ON SOCIETY || Empowering The Next Generation
"Be your own hero in your story - okay?"
-my four-year old niece
It wasn't an ask. It was a demand. Good for her to making that demand of me. Hopefully it means she will also demand that of herself.
My niece and I spent our Friday evening watching the animated film "Coco", what I now consider to be another step in evolving the next generation's perception of what constitutes as a hero.
From my childhood days where the story always involved a prince and a princess, where the female is always the person in distress, desperate to be saved, we now have stories depicting characters with lives and values closer to reality.
Today's 'fairytales' are full of hardships and that's OK.
The hero can be from a middle-class family, be ethnically diverse, or embody a type of unique beauty.
Here's what this teaches our next generation:
- You don't need to be rich or be of a high social status in order to be happy. If you have watched Inside Out, the film portrays a teenage girl from a middle-class family who enjoys playing hockey, where her father is struggling to startup his new business, and recently moved to a new city where she is finding it hard to adapt. Within the collection of 'islands' that make up her overall personality, there is no mention of 'money island' or 'status island', but there is 'Family Island', 'Goofball Island', 'Friendship Island' and 'Hockey Island'.
- People of ethnically diverse backgrounds all have a shot at becoming successful, healthy, and happy. Miguel in Coco and Moana in the movie of the same name highlights the values of different cultures and teaches their young audience the importance of family, traditions, and courage. Best of all, the hero of the story can be a boy OR a girl.
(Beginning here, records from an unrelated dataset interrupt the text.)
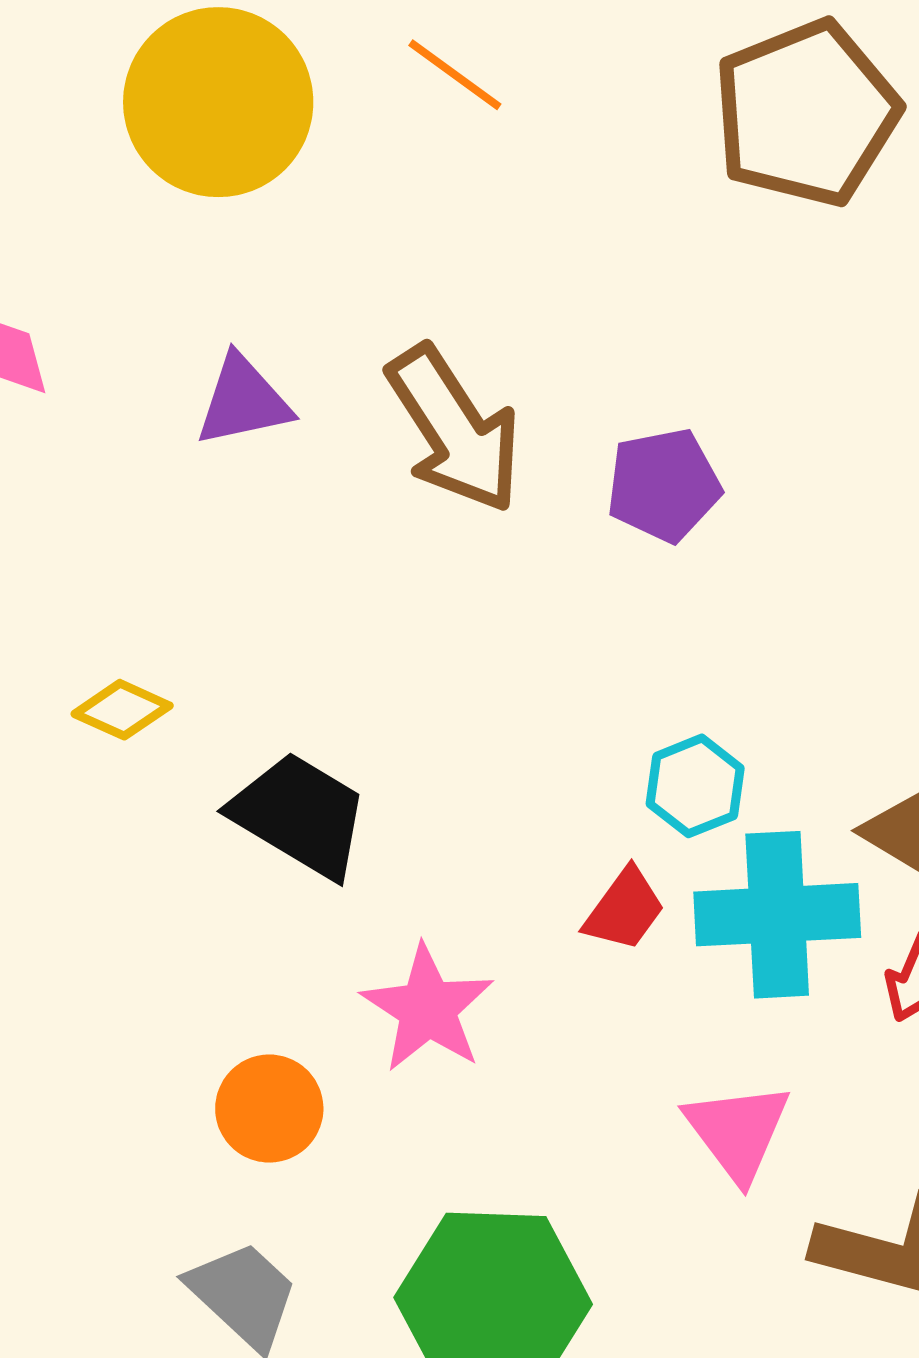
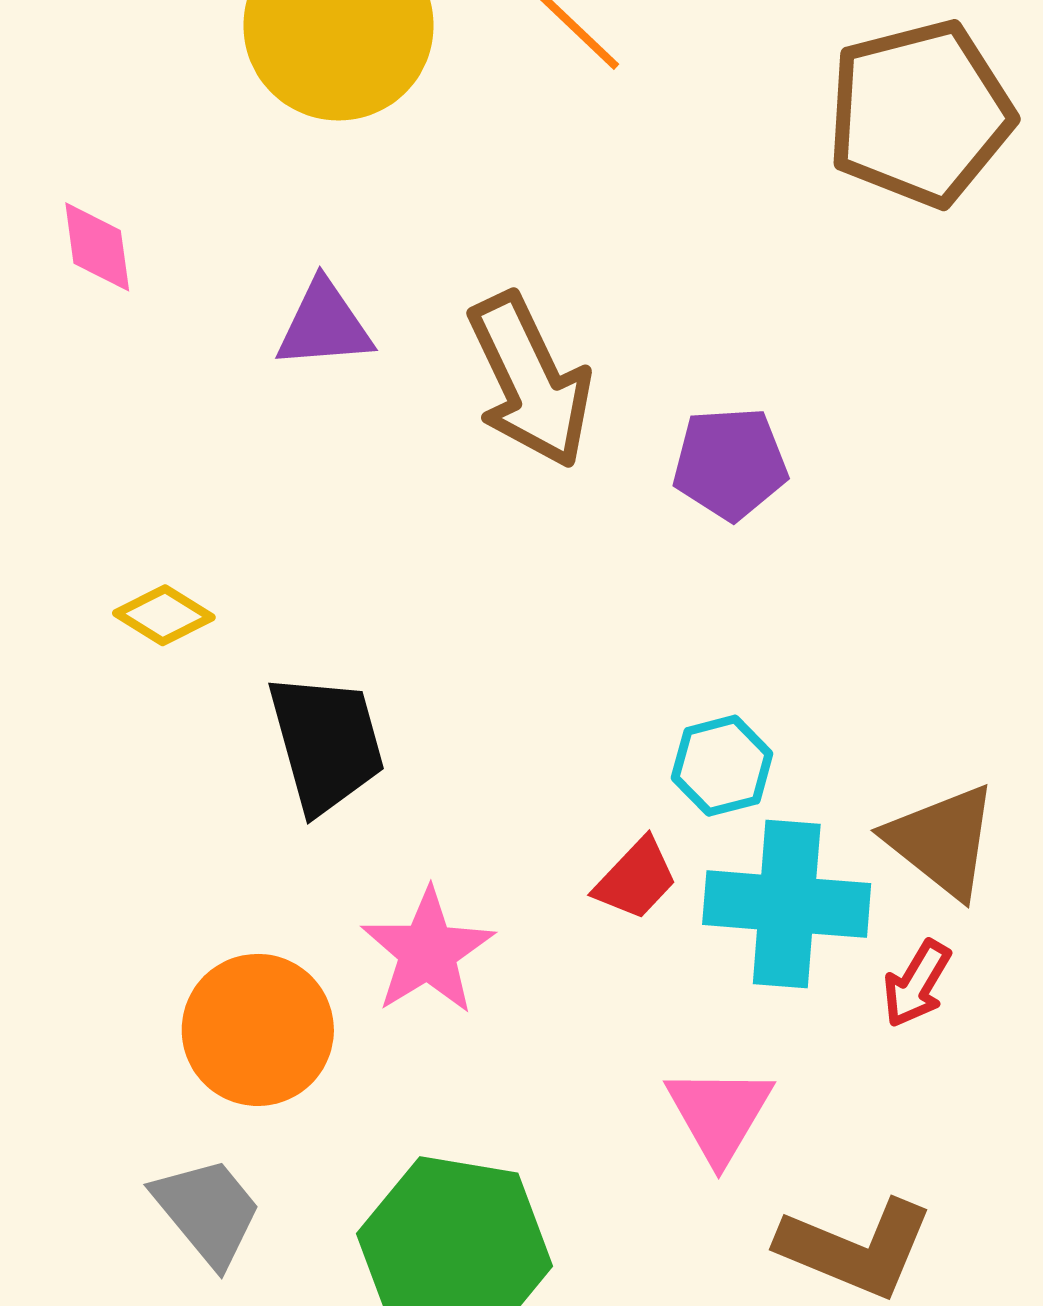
black trapezoid: (300, 815) -> (326, 743), turned 36
orange circle: (269, 1109) -> (258, 1030), size x1.4

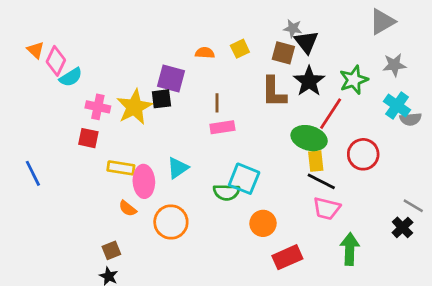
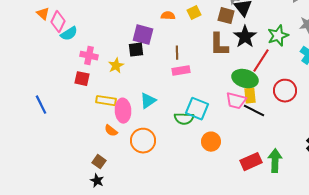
yellow star: (134, 107) -> (116, 66), moved, size x0.6
pink trapezoid: (327, 208) -> (236, 101), moved
brown square: (111, 250) -> (99, 162), turned -32
red rectangle: (287, 257) -> (251, 162), moved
- Beauty comes in all shapes and sizes. I love the diversity of the new breed of heroines. They aren't perfect, but they are human, and that's encouraging.
To the writers who spend their days dreaming up these movies to inspire and teach the next generation, I applaud them for their efforts; they should know that their creations, though considered a past time for children (and their parents who accompanying them to watch the cartoon for the hundredth time), are much more easily engrained in their minds than the teachings at school.